**Work to complete**
For the string "Indre", find every matching line in the records and copy it.

==== Extracted material ====

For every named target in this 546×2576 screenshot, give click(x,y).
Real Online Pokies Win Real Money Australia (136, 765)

====
==== Extracted material ====

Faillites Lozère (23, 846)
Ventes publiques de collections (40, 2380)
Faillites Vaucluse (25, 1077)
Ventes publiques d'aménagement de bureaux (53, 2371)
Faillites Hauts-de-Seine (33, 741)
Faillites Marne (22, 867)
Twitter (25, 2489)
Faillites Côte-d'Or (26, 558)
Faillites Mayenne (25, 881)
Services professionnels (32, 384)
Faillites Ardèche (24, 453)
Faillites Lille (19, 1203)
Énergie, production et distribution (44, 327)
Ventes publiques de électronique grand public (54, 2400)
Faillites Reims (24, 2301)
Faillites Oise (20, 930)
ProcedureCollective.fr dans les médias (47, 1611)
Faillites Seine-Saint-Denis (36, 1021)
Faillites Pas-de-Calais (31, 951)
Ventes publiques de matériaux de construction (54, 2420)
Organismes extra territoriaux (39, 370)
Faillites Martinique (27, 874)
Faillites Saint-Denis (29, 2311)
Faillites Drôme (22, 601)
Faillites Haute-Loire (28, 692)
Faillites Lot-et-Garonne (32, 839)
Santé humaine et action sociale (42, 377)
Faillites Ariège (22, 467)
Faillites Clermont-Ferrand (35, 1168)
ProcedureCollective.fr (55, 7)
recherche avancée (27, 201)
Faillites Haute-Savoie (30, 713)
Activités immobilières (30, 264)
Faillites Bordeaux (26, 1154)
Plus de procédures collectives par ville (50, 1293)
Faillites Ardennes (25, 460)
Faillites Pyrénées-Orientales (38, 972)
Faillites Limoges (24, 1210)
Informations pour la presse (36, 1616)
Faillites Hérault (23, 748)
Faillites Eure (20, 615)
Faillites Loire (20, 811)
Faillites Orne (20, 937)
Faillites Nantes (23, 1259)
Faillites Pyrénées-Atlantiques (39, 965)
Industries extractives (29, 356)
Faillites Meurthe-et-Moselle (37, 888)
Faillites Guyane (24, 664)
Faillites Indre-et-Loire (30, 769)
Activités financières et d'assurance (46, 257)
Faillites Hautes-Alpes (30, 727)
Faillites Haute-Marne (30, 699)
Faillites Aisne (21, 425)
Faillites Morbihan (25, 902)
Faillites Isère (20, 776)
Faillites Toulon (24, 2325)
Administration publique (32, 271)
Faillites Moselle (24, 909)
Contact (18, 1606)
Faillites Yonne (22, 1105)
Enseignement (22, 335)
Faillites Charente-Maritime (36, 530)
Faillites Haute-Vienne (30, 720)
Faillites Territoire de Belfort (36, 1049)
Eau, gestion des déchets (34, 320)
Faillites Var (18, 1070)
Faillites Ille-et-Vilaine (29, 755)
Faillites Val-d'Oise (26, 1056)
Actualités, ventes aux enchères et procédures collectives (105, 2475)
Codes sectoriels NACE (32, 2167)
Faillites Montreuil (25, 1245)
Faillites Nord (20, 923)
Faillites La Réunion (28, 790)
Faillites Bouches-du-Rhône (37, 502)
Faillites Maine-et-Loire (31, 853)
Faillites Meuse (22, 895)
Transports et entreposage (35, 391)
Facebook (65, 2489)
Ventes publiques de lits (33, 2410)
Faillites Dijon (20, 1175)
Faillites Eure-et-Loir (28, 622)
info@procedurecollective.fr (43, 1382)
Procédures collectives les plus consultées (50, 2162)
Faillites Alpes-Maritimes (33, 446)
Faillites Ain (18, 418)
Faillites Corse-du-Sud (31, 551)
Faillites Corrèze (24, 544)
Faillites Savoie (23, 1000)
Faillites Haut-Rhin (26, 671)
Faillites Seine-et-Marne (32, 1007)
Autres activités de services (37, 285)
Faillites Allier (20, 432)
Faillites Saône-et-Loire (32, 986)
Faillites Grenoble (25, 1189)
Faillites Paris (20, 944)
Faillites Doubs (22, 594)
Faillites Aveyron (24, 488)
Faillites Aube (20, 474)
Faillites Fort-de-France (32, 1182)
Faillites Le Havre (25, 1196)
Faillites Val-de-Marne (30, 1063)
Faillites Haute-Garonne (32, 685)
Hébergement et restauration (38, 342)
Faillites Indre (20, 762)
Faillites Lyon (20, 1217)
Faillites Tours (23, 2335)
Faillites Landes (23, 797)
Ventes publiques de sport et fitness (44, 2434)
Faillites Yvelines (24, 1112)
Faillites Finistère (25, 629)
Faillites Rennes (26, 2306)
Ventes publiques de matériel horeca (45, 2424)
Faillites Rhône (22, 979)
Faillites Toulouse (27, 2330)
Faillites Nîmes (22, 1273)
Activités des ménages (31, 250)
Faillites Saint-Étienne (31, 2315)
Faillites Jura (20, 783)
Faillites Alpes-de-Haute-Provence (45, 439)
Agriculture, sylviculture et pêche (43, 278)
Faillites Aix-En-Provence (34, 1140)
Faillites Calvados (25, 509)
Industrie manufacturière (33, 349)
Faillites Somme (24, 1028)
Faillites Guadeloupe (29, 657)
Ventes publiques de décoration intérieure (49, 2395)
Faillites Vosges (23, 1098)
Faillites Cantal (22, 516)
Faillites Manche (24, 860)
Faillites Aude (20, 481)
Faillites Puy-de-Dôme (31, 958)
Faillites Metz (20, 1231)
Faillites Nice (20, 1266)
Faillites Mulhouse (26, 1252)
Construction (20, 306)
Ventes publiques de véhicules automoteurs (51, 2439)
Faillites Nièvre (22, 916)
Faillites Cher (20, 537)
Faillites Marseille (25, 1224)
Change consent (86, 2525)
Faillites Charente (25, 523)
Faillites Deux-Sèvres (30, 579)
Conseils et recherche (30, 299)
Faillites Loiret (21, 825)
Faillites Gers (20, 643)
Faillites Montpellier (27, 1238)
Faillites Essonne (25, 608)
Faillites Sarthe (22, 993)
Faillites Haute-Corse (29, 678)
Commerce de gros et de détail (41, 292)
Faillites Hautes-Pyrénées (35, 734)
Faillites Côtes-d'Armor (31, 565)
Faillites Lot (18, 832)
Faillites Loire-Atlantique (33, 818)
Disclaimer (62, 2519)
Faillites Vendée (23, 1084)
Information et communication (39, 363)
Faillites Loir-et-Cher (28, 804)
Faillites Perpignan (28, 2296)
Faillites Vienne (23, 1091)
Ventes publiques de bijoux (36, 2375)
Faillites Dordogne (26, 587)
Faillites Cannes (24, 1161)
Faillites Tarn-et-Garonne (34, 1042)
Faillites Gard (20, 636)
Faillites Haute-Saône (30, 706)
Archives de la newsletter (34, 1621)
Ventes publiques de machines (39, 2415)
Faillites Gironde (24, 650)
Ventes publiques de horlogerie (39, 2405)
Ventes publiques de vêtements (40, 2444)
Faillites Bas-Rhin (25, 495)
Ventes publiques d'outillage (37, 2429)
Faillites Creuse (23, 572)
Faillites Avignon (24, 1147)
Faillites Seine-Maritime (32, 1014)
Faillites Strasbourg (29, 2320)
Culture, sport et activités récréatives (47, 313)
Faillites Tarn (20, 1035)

====

**Exercise result**
Faillites Indre-et-Loire (30, 769)
Faillites Indre (20, 762)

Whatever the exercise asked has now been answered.